You know the thing about weeding? I have zealously weeded strange plants from my flower beds only to discover months later that these "weeds" were some of the most beautiful flowers. I just wasn't familiar enough with them to properly distinguish them from weeds. We also learn from the parable of the wheat and the tares that if we attempt to weed in areas where wheat and tares have grown together, pulling the tares can result in the loss of some wheat. For that reason, tares were allowed to grow up with the wheat, and were sorted after harvest.
This is not my garden. These wheat, tares, flowers, and weeds are real people--our friends, our family, and those in our neighborhoods. Their souls are what's at stake here, not just a few missed flowers.
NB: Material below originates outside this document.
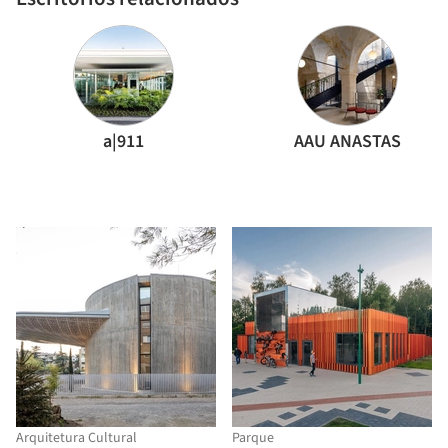
a|911
AAU ANASTAS
Arquitetura Cultural
Parque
That is why I trust the care of this garden to an all-wise gardener. As Hugh B. Brown's brilliant talk (which was made into a lovely Mormon Message) states in its title, "God Is the Gardener." This entire issue is one that I don't completely understand. My only peace comes from knowing that God is the one who is doing the weeding and pruning. Let's leave that to Him, please.
As we engage in tricky discussions, let's do our best to make our love and understanding increase relative to the sensitivity of the issues. While we may speak out in favor of our beliefs or correct factual inaccuracies, we should engage in such discussions with the utmost care. Regardless of whether we fully accept changes yet or not we all need love at this challenging time. Allow time for the Spirit to work in others so that they may receive their own answers and support them. Realize that, despite your wishes, you may not have their answer, and that's okay. Above all, remember that we are all children of God, and our words can deeply affect each other.
"Be thou humble; and the Lord thy God shall lead thee by the hand, and give thee answer to thy prayers.
I know thy heart, and have heard thy prayers concerning thy brethren. Be not partial towards them in love above many others, but let thy love be for them as for thyself; and let thy love abound unto all men, and unto all who love my name."